Avec tant de défauts et de si graves défauts, Ritson a rendu des services à la littérature anglaise, et contribué au mouvement de rénovation qui s’est fait sentir si vivement au commencement du XIXe siècle. Il a restitué des textes, châtié avec insulte les critiques superficiels, ramené les études vers la rigueur et le scrupule, fait ressortir le mérite et la grace des vieilles chansons populaires, et détruit avec une brutale, mais héroïque vigueur, les hypothèses d’une critique frivole. Ce n’était point un homme de génie, un poète encore moins ; mais le génie des vieux temps le frappait et lui allait au cœur. Il résistait à la mode et n’adoptait pas le nouveau en place du beau. Orgueilleuse originalité, qui, si Dieu lui eût donné quelques grains de génie, aurait produit de belles œuvres ; ne ressemblant à personne et ne voulant rien juger que d’après lui-même, la puissance et la largeur lui manquaient, et sa mesure personnelle était étroite. Son individualité le portait à préférer les œuvres antiques, marquées d’un sceau plus individuel et plus réellement primitif ; malheureusement, parmi les produits qui le charmaient comme antiques, il ne distinguait pas les bons des médiocres et des pires.
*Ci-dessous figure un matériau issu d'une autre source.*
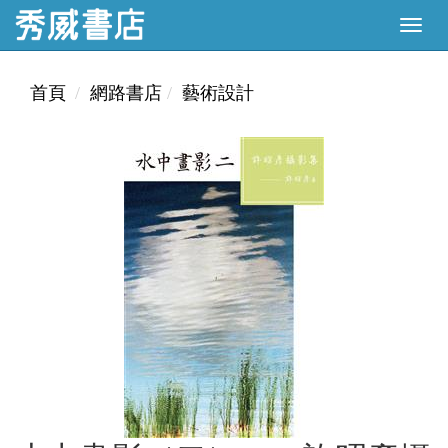
首頁
網路書店
藝術設計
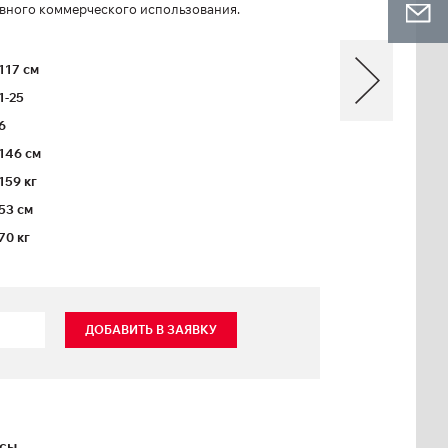
вного коммерческого использования.
117 см
1-25
6
146 см
159 кг
53 см
70 кг
ДОБАВИТЬ В ЗАЯВКУ
ксы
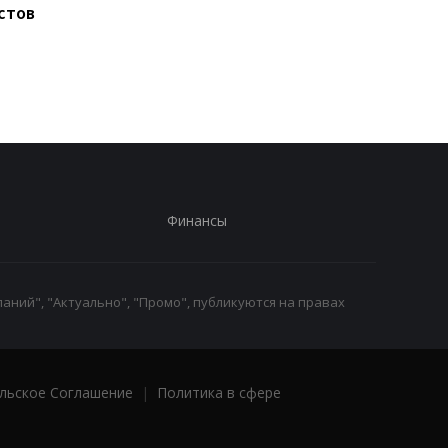
стов
Аравия и Пакистан
объяснила, как
договорятся о
делегация талибов
безопасности
попала в Молдову
Финансы
аний", "Актуально", "Промо", публикуются на правах
льское Соглашение
|
Политика в сфере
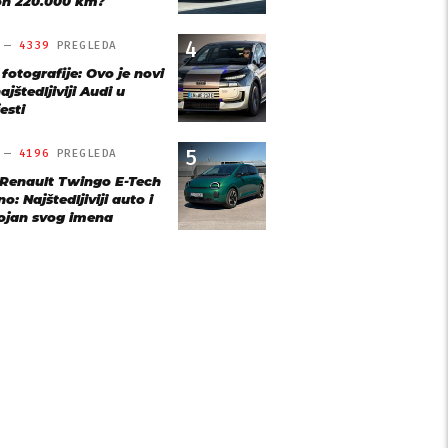
n 220.000 km?
4
O —
4339
PREGLEDA
 fotografije: Ovo je novi
ajštedljiviji Audi u
esti
5
O —
4196
PREGLEDA
 Renault Twingo E-Tech
o: Najštedljiviji auto i
ojan svog imena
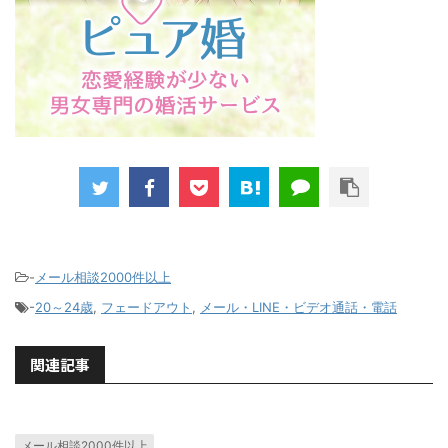
-
メール相談2000件以上
-
20～24歳
,
フェードアウト
,
メール・LINE・ビデオ通話・電話
関連記事
メール相談2000件以上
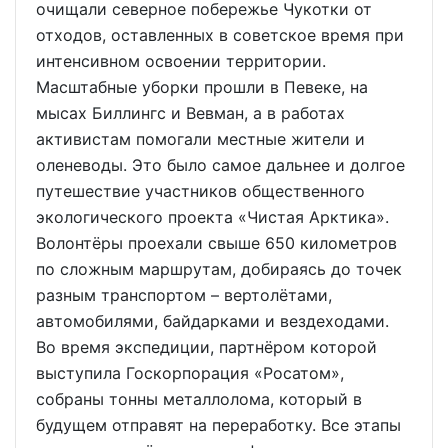
очищали северное побережье Чукотки от
отходов, оставленных в советское время при
интенсивном освоении территории.
Масштабные уборки прошли в Певеке, на
мысах Биллингс и Вевман, а в работах
активистам помогали местные жители и
оленеводы. Это было самое дальнее и долгое
путешествие участников общественного
экологического проекта «Чистая Арктика».
Волонтёры проехали свыше 650 километров
по сложным маршрутам, добираясь до точек
разным транспортом – вертолётами,
автомобилями, байдарками и вездеходами.
Во время экспедиции, партнёром которой
выступила Госкорпорация «Росатом»,
собраны тонны металлолома, который в
будущем отправят на переработку. Все этапы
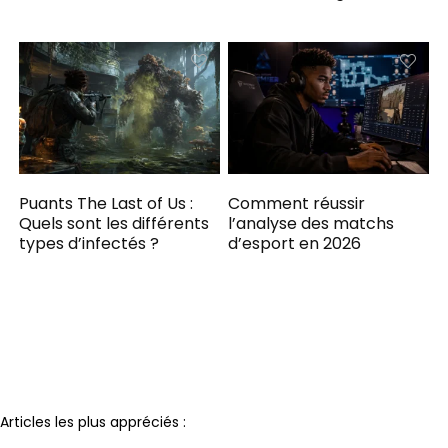
Puants The Last of Us :
Comment réussir
Quels sont les différents
l’analyse des matchs
types d’infectés ?
d’esport en 2026
Notre partenaire
Articles les plus appréciés :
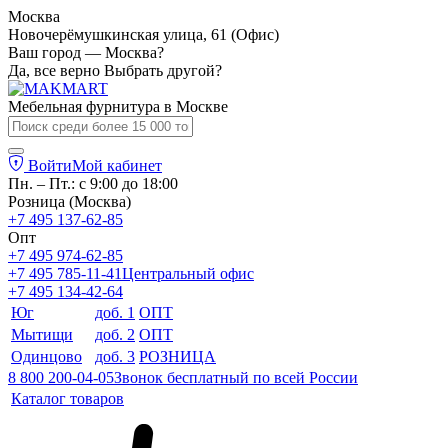
Москва
Новочерёмушкинская улица, 61 (Офис)
Ваш город — Москва?
Да, все верно
Выбрать другой?
Мебельная фурнитура в
Москве
Войти
Мой кабинет
Пн. – Пт.: с 9:00 до 18:00
Розница (Москва)
+7 495 137-62-85
Опт
+7 495 974-62-85
+7 495 785-11-41
Центральный офис
+7 495 134-42-64
Юг
доб. 1
ОПТ
Мытищи
доб. 2
ОПТ
Одинцово
доб. 3
РОЗНИЦА
8 800 200-04-05
Звонок бесплатный по всей России
Каталог товаров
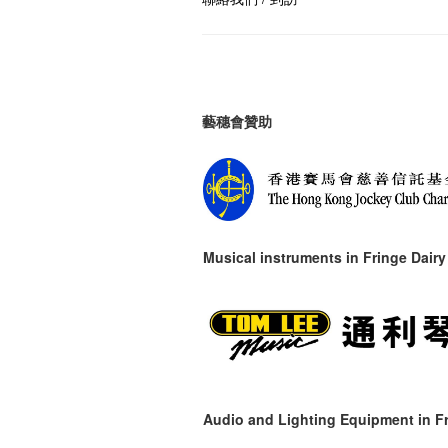
藝穗會贊助
Musical instruments in
Fringe Dairy
Audio and Lighting Equipment in Fr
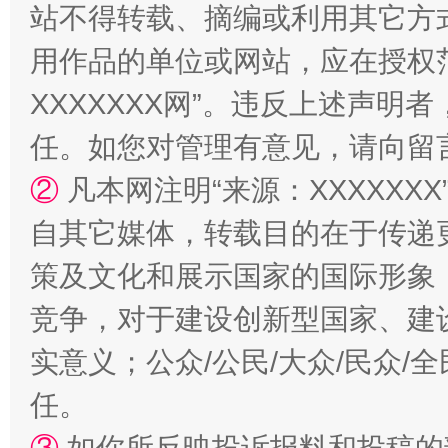
站不得转载、摘编或利用其它方
用作品的单位或网站，应在授权
XXXXXXX网”。违反上述声
任。如您对管理有意见，请向留
②
凡本网注明“来源：XXXXX
扯下公款旅游的“隐身衣”
如何以同
自其它媒体，转载目的在于传递
策及文化和展示国家的国际形象
竞争，对于建设创新型国家、建
实意义；公众/公民/大众/民众
任。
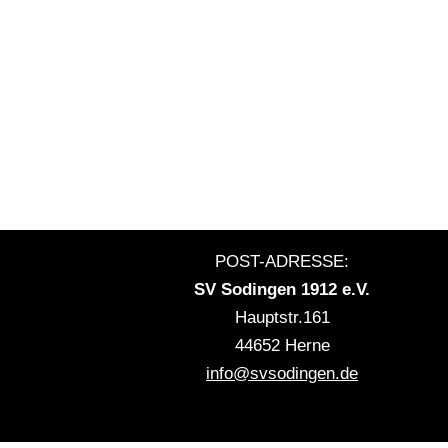
POST-ADRESSE:
SV Sodingen 1912 e.V.
Hauptstr.161
44652 Herne
info@svsodingen.de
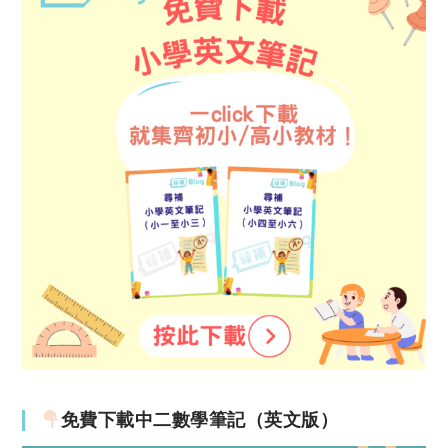
免費下載中二數學筆記（英文版）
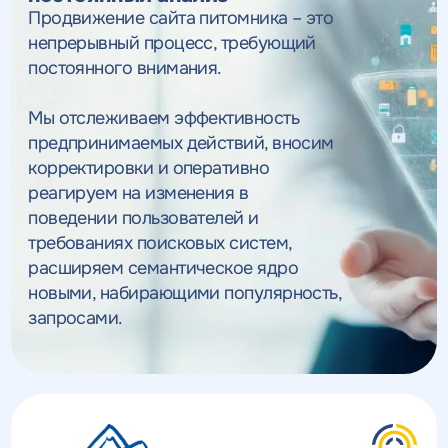
Продвижение сайта питомника – это
непрерывный процесс, требующий
постоянного внимания.
Мы отслеживаем эффективность
предпринимаемых действий, вносим
корректировки и оперативно
реагируем на изменения в
поведении пользователей и
требованиях поисковых систем,
расширяем семантическое ядро
новыми, набирающими популярность,
запросами.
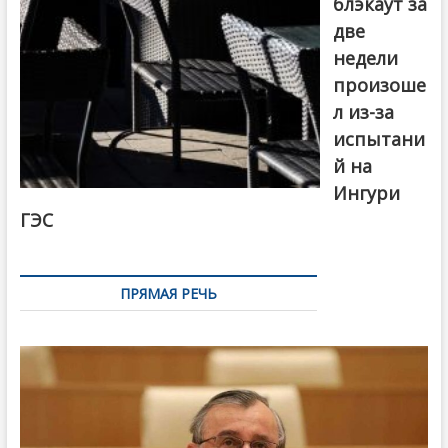
блэкаут за
две
недели
произоше
л из-за
испытани
й на
Ингури
ГЭС
ПРЯМАЯ РЕЧЬ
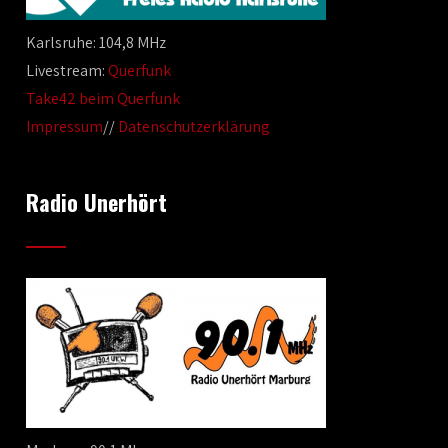
Karlsruhe: 104,8 MHz
Livestream:
Querfunk
Take42 beim Querfunk
Impressum
//
Datenschutzerklärung
Radio Unerhört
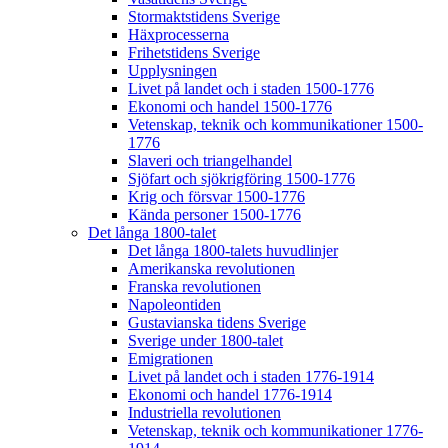
Stormaktstidens Sverige
Häxprocesserna
Frihetstidens Sverige
Upplysningen
Livet på landet och i staden 1500-1776
Ekonomi och handel 1500-1776
Vetenskap, teknik och kommunikationer 1500-
1776
Slaveri och triangelhandel
Sjöfart och sjökrigföring 1500-1776
Krig och försvar 1500-1776
Kända personer 1500-1776
Det långa 1800-talet
Det långa 1800-talets huvudlinjer
Amerikanska revolutionen
Franska revolutionen
Napoleontiden
Gustavianska tidens Sverige
Sverige under 1800-talet
Emigrationen
Livet på landet och i staden 1776-1914
Ekonomi och handel 1776-1914
Industriella revolutionen
Vetenskap, teknik och kommunikationer 1776-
Avant lui déjà, Warton, le pesant Theobald, l’élégant Percy, le libraire Davis, Headley, malade et amoureux des vieux poètes, Ellis, auteur, des célèbres Specimens, avaient renoué la chaîne des traditions poétiques de l’Angleterre et tressé la longue guirlande de ces fleurs oubliées, mais vivantes encore :
Intent to rescue some neglected rime,
Lone blooming, from the mournful waste of time ;
And cull each scatter’d sweet, that seem’d to smile
Like flowers upon some long-forgotten[3].
La partie la plus curieuse des Lettres de Ritson, est celle qui a trait à la révolution française et aux étranges velléités républicaines dont ce brave savant fit quelques jours son amusement sérieux. Né en 1782, mort en 1803, il eut occasion de voir la France entre les années 1791 et 1793. Marat ne l’effraya point, Robespierre le charma ; toutes les théories du père Duchesne et de Babœuf le séduisirent. Cet esprit sans chaleur et sans fantaisie, cet érudit qui se plaisait à dépouiller le passé de toutes les guirlandes que l’imagination avait tressées, cette intelligence sèche et stérile se laissèrent prendre aux utopies de Jean-Jacques et aux rêves de Diderot, tant la fausseté du jugement est plus dangereuse que la véhémence de l’enthousiasme. Ritson aspirait à la réforme universelle, et ne doutait pas qu’avec un peu de bonne volonté, quelques bourreaux de plus, quelques milliers de têtes de moins et d’excellentes constitutions écrites, on ne parvînt à faire marcher l’humanité dans une voie droite et géométrique. Dupe de la logique abstraite et ne voulant pas se soumettre à l’usage, ce réformateur, qui se sentait trop faible pour changer l’état, se contenta d’innover dans l’orthographe, et ne réussit pas. Il substitua le petit i au grand I, dans le pronom personnel (je, I, ego), redoubla l’e des participes passés (settleed — pour settled, bakeed pour baked), et écrasa des plus virulentes invectives les bonnes gens qui se contentaient d’un grand I et d’un seul e. Malgré tant de ridicules et une si bizarre idiosyncrasie, il mérite une place entre les bienfaiteurs littéraires de son pays. Ses collections de Récits anciens en vers[4], de Chants populaires[5] et de fragmens relatifs à Robin Hood[6], sont vraiment précieuses pour l’histoire de la poésie comme pour l’histoire des faits.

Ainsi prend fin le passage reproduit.